* _Your objective_
Going through the entries below, copy out each line that contains "without".

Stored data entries
>>>>>
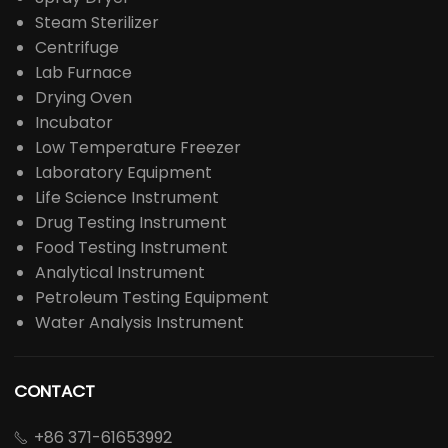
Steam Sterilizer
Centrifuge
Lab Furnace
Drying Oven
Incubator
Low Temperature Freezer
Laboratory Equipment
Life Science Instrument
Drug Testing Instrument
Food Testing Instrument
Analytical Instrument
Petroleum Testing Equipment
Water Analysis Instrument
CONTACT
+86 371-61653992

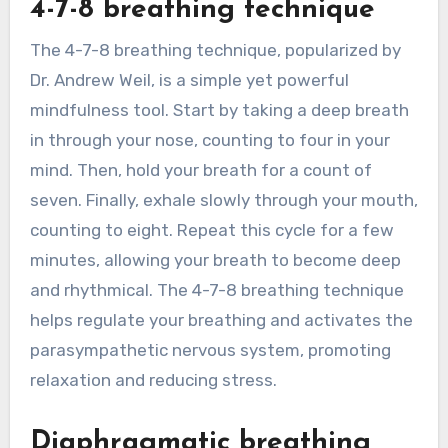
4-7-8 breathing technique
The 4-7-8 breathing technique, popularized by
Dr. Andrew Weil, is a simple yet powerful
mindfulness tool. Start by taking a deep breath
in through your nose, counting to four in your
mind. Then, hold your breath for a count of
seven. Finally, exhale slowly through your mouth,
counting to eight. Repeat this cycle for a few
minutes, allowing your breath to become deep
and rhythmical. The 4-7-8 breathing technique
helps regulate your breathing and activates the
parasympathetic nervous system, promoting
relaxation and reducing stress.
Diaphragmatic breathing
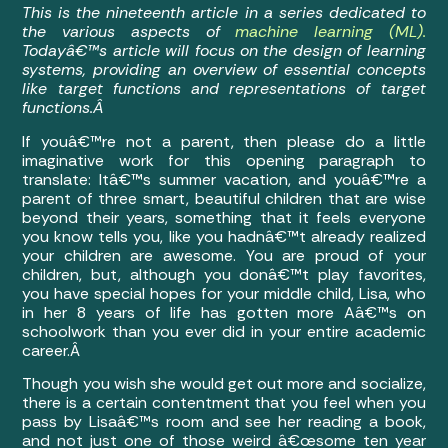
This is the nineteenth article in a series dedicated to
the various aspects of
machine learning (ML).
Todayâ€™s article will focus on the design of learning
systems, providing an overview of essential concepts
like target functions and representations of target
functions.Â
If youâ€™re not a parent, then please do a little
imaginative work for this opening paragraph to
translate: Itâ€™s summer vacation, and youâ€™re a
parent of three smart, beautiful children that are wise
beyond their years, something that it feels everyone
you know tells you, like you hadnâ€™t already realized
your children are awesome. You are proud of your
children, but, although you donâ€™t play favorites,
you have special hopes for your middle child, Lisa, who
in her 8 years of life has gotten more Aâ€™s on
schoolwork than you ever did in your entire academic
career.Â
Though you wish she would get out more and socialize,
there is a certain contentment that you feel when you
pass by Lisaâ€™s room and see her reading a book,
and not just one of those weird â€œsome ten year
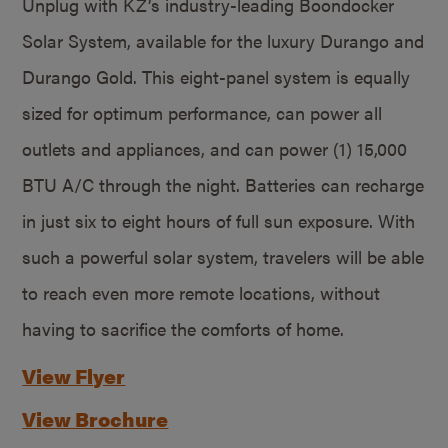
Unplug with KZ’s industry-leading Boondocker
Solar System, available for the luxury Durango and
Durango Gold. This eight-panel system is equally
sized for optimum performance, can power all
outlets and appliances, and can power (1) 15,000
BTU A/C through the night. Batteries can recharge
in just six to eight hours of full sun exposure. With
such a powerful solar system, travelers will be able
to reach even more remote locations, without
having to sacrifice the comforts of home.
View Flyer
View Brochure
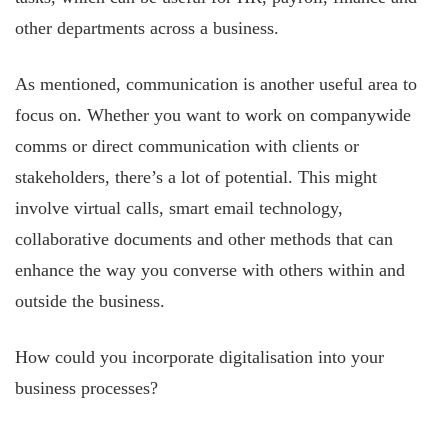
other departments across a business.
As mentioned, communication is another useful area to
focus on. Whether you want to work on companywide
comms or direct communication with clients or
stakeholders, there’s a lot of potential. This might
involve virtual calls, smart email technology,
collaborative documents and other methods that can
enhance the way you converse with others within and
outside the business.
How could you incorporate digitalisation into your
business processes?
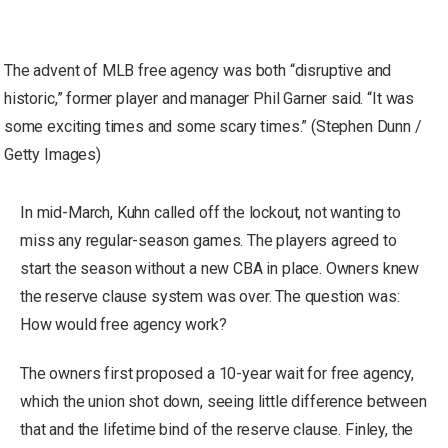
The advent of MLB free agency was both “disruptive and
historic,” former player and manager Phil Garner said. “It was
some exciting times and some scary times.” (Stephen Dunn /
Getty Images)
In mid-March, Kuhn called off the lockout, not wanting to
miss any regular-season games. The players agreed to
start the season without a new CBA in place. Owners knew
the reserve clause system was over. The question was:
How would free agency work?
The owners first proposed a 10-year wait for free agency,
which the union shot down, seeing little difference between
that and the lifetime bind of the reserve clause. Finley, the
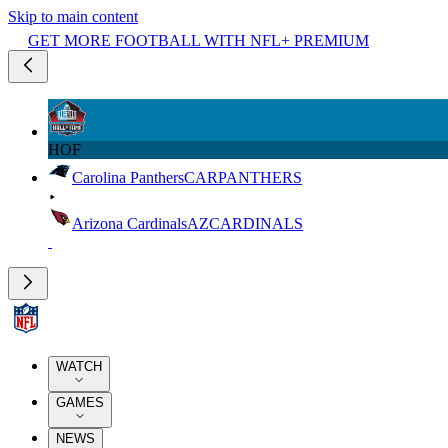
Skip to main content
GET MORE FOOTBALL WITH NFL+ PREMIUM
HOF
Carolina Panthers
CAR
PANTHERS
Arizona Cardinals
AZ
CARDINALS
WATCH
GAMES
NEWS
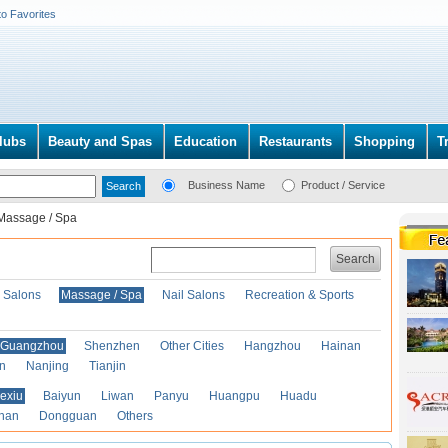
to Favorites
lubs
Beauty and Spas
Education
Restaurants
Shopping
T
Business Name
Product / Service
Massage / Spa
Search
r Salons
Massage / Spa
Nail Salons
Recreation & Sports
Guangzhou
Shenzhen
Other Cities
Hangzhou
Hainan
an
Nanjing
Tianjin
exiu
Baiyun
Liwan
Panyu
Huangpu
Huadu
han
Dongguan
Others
<<<<<
* _Output below_
to reach even more remote locations, without
start the season without a new CBA in place. Owners knew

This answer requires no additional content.